ACTIVITY: Repeat the data word for word, excluding every picture.

· · · · · · ·

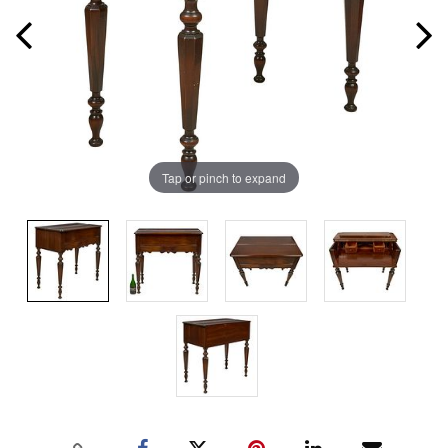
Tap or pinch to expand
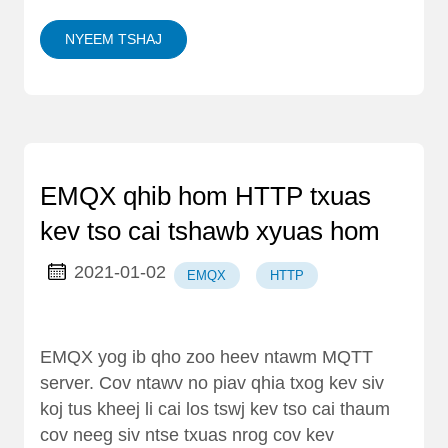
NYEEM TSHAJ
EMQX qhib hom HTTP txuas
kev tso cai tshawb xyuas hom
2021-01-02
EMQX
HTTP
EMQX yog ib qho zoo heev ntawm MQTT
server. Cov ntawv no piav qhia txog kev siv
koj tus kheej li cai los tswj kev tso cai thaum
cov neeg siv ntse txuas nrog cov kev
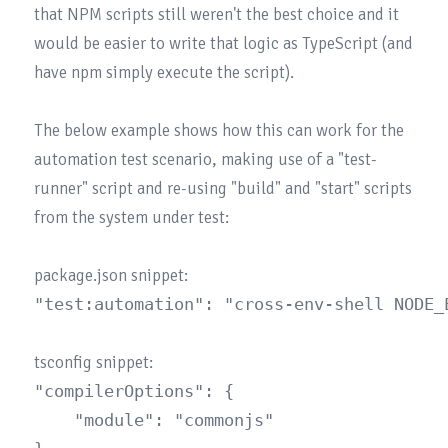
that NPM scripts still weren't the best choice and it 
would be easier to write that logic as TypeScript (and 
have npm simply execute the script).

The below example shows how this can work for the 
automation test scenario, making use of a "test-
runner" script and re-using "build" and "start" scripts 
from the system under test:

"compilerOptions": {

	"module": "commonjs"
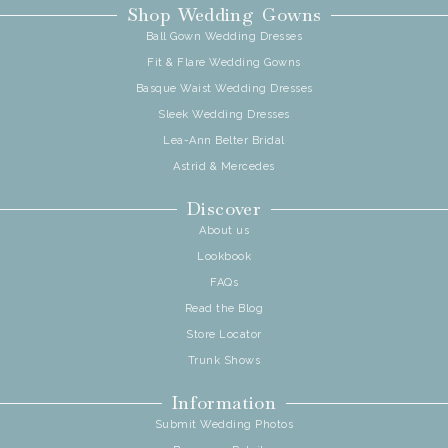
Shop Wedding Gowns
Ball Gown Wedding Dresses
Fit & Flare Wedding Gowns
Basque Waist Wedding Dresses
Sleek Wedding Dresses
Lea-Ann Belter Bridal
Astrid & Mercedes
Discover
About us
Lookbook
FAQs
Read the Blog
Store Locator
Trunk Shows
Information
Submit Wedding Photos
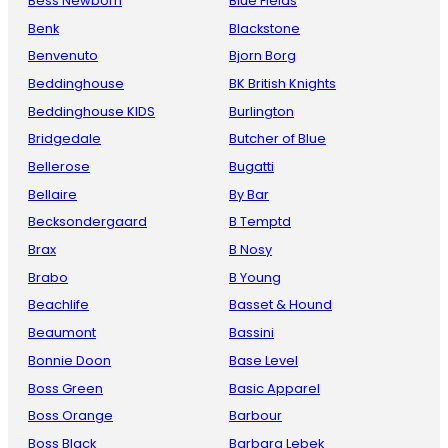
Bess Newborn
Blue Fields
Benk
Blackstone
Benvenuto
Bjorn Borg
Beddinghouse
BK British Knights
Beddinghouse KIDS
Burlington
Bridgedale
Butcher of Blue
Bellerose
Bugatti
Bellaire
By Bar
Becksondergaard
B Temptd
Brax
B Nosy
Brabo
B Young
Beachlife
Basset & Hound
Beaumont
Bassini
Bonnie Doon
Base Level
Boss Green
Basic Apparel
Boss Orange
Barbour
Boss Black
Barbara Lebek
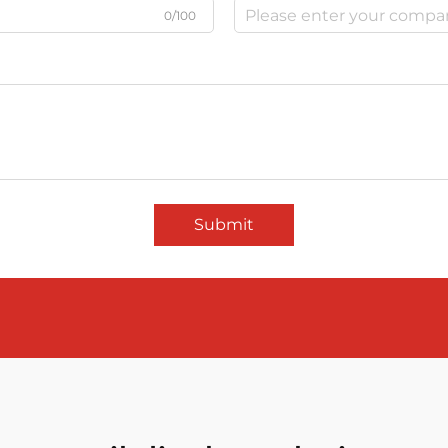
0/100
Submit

· · · · · · ·

SOLUTION TO THIS TASK:
Tap or pinch to expand
NYEEM TSHAJ
EMQX qhib hom HTTP txuas
kev tso cai tshawb xyuas hom
2021-01-02
EMQX
HTTP
EMQX yog ib qho zoo heev ntawm MQTT
server. Cov ntawv no piav qhia txog kev siv
koj tus kheej li cai los tswj kev tso cai thaum
cov neeg siv ntse txuas nrog cov kev
that NPM scripts still weren't the best choice and it 
would be easier to write that logic as TypeScript (and 
have npm simply execute the script).

The below example shows how this can work for the 
automation test scenario, making use of a "test-
runner" script and re-using "build" and "start" scripts 
from the system under test:

"compilerOptions": {

	"module": "commonjs"
Shop Wedding Gowns
Ball Gown Wedding Dresses
Fit & Flare Wedding Gowns
Basque Waist Wedding Dresses
Sleek Wedding Dresses
Lea-Ann Belter Bridal
Astrid & Mercedes
Discover
About us
Lookbook
FAQs
Read the Blog
Store Locator
Trunk Shows
Information
Submit Wedding Photos
Bess Newborn
Blue Fields
Benk
Blackstone
Benvenuto
Bjorn Borg
Beddinghouse
BK British Knights
Beddinghouse KIDS
Burlington
Bridgedale
Butcher of Blue
Bellerose
Bugatti
Bellaire
By Bar
Becksondergaard
B Temptd
Brax
B Nosy
Brabo
B Young
Beachlife
Basset & Hound
Beaumont
Bassini
Bonnie Doon
Base Level
Boss Green
Basic Apparel
Boss Orange
Barbour
Boss Black
Barbara Lebek
0/100
Submit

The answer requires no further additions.